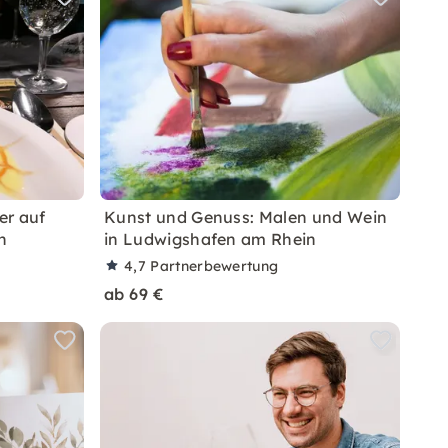
er auf
Kunst und Genuss: Malen und Wein
n
in Ludwigshafen am Rhein
4,7
Partnerbewertung
ab 69 €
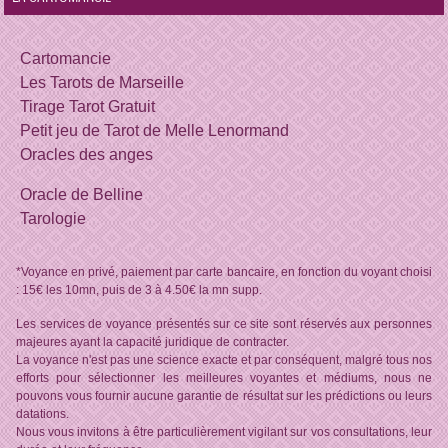
Cartomancie
Les Tarots de Marseille
Tirage Tarot Gratuit
Petit jeu de Tarot de Melle Lenormand
Oracles des anges
Oracle de Belline
Tarologie
*Voyance en privé, paiement par carte bancaire, en fonction du voyant choisi
: 15€ les 10mn, puis de 3 à 4.50€ la mn supp.
Les services de voyance présentés sur ce site sont réservés aux personnes
majeures ayant la capacité juridique de contracter.
La voyance n'est pas une science exacte et par conséquent, malgré tous nos
efforts pour sélectionner les meilleures voyantes et médiums, nous ne
pouvons vous fournir aucune garantie de résultat sur les prédictions ou leurs
datations.
Nous vous invitons à être particulièrement vigilant sur vos consultations, leur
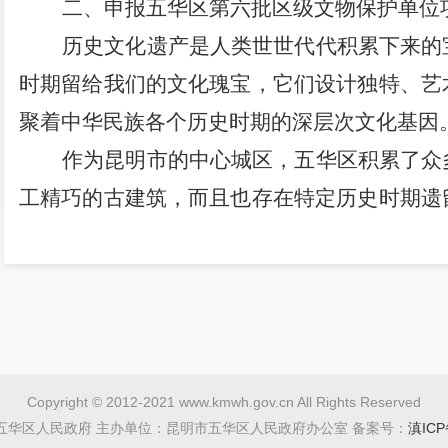
二、
申报五华区第六批区级文物保护单位
历史文化遗产
是人类世世代代积累下来的
时期
留给我们的
文化
瑰宝，它们
设计
独特、
艺
聚着中华民族
各个历史时期
的深层次文化基因
作为昆明市的中心城区，五华区积累了众
工精巧的古建筑，而且也存在特定历史时期遗
历史
文化资源非常丰富。但随着经济社会的发
面临着新情况和新问题。主要表现在：
随着城
国传统古建筑的
渐渐
消失
;
许多
历史遗迹因岁
有的
文物本体甚至
面临
消亡
的危险。个别类
型
渐减少。
目前的历史文化
遗产资源
尚且
缺乏全
Copyright © 2012-2021 www.kmwh.gov.cn All Rights Reserved
多年来，五华区在保护
历史
文化
遗产
方面
五华区人民政府 主办单位：昆明市五华区人民政府办公室 备案号：
滇ICP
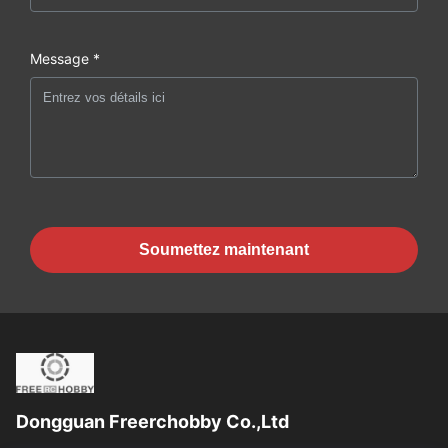
Message *
Soumettez maintenant
Dongguan Freerchobby Co.,Ltd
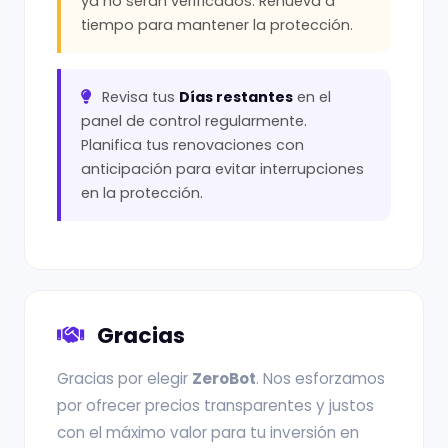
ya no serán verificados. Renueva a
tiempo para mantener la protección.
Revisa tus
Días restantes
en el
panel de control regularmente.
Planifica tus renovaciones con
anticipación para evitar interrupciones
en la protección.
Gracias
Gracias por elegir
ZeroBot
. Nos esforzamos
por ofrecer precios transparentes y justos
con el máximo valor para tu inversión en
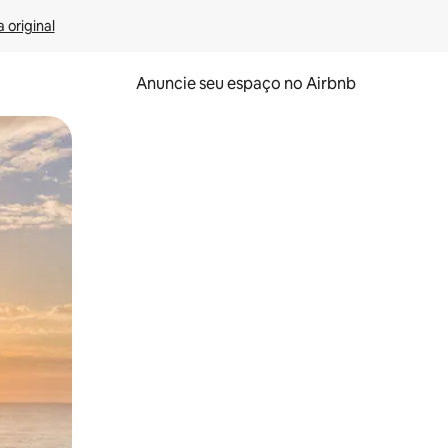
 original
Anuncie seu espaço no Airbnb
 deslizando o dedo na tela.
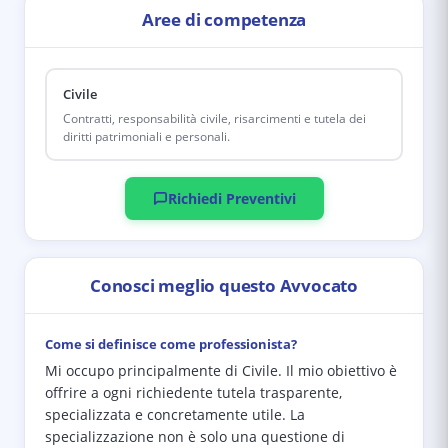
Aree di competenza
Civile
Contratti, responsabilità civile, risarcimenti e tutela dei
diritti patrimoniali e personali.
Richiedi Preventivi
Conosci meglio questo Avvocato
Come si definisce come professionista?
Mi occupo principalmente di Civile. Il mio obiettivo è
offrire a ogni richiedente tutela trasparente,
specializzata e concretamente utile. La
specializzazione non è solo una questione di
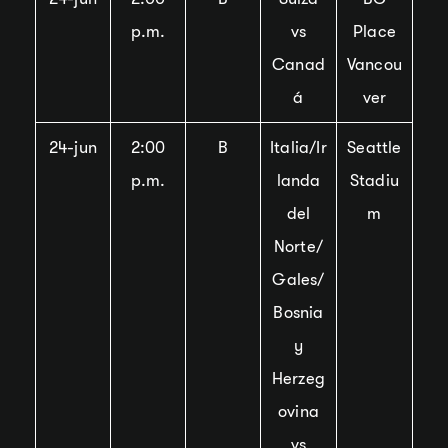
p.m.
vs
Place
Canad
Vancou
á
ver
24-jun
2:00
B
Italia/Ir
Seattle
p.m.
landa
Stadiu
del
m
Norte/
Gales/
Bosnia
y
Herzeg
ovina
vs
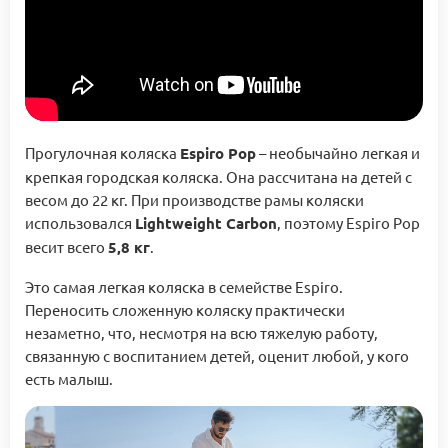
Прогулочная коляска
Espiro Pop
– необычайно легкая и
крепкая городская коляска. Она рассчитана на детей с
весом до 22 кг. При производстве рамы коляски
использовался
Lightweight Carbon
, поэтому Espiro Pop
весит всего
5,8 кг
.
Это самая легкая коляска в семействе Espiro.
Переносить сложенную коляску практически
незаметно, что, несмотря на всю тяжелую работу,
связанную с воспитанием детей, оценит любой, у кого
есть малыш.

**YOUR OBJECTIVE:** The expected output is each entry given again word for word, with pictures dropped.

**ANSWER:**
er auf
Kunst und Genuss: Malen und Wein
n
in Ludwigshafen am Rhein
4,7
Partnerbewertung
ab 69 €
Cartomancie
Les Tarots de Marseille
Tirage Tarot Gratuit
Petit jeu de Tarot de Melle Lenormand
Oracles des anges
Oracle de Belline
Tarologie
*Voyance en privé, paiement par carte bancaire, en fonction du voyant choisi
: 15€ les 10mn, puis de 3 à 4.50€ la mn supp.
Les services de voyance présentés sur ce site sont réservés aux personnes
majeures ayant la capacité juridique de contracter.
La voyance n'est pas une science exacte et par conséquent, malgré tous nos
efforts pour sélectionner les meilleures voyantes et médiums, nous ne
pouvons vous fournir aucune garantie de résultat sur les prédictions ou leurs
datations.
Nous vous invitons à être particulièrement vigilant sur vos consultations, leur
二、
申报五华区第六批区级文物保护单位
历史文化遗产
是人类世世代代积累下来的
时期
留给我们的
文化
瑰宝，它们
设计
独特、
艺
聚着中华民族
各个历史时期
的深层次文化基因
作为昆明市的中心城区，五华区积累了众
工精巧的古建筑，而且也存在特定历史时期遗
历史
文化资源非常丰富。但随着经济社会的发
面临着新情况和新问题。主要表现在：
随着城
国传统古建筑的
渐渐
消失
;
许多
历史遗迹因岁
有的
文物本体甚至
面临
消亡
的危险。个别类
型
渐减少。
目前的历史文化
遗产资源
尚且
缺乏全
Copyright © 2012-2021 www.kmwh.gov.cn All Rights Reserved
多年来，五华区在保护
历史
文化
遗产
方面
五华区人民政府 主办单位：昆明市五华区人民政府办公室 备案号：
滇ICP
Message *
Soumettez maintenant
Dongguan Freerchobby Co.,Ltd
ya no serán verificados. Renueva a
tiempo para mantener la protección.
Revisa tus
Días restantes
en el
panel de control regularmente.
Planifica tus renovaciones con
anticipación para evitar interrupciones
en la protección.
Gracias
Gracias por elegir
ZeroBot
. Nos esforzamos
por ofrecer precios transparentes y justos
con el máximo valor para tu inversión en
 original
Anuncie seu espaço no Airbnb
 deslizando o dedo na tela.
Aree di competenza
Civile
Contratti, responsabilità civile, risarcimenti e tutela dei
diritti patrimoniali e personali.
Richiedi Preventivi
Conosci meglio questo Avvocato
Come si definisce come professionista?
Mi occupo principalmente di Civile. Il mio obiettivo è
offrire a ogni richiedente tutela trasparente,
specializzata e concretamente utile. La
specializzazione non è solo una questione di
p.m.
vs
Place
Canad
Vancou
á
ver
24-jun
2:00
B
Italia/Ir
Seattle
p.m.
landa
Stadiu
del
m
Norte/
Gales/
Bosnia
y
Herzeg
ovina
vs
Прогулочная коляска
Espiro Pop
– необычайно легкая и
крепкая городская коляска. Она рассчитана на детей с
весом до 22 кг. При производстве рамы коляски
использовался
Lightweight Carbon
, поэтому Espiro Pop
весит всего
5,8 кг
.
Это самая легкая коляска в семействе Espiro.
Переносить сложенную коляску практически
незаметно, что, несмотря на всю тяжелую работу,
связанную с воспитанием детей, оценит любой, у кого
есть малыш.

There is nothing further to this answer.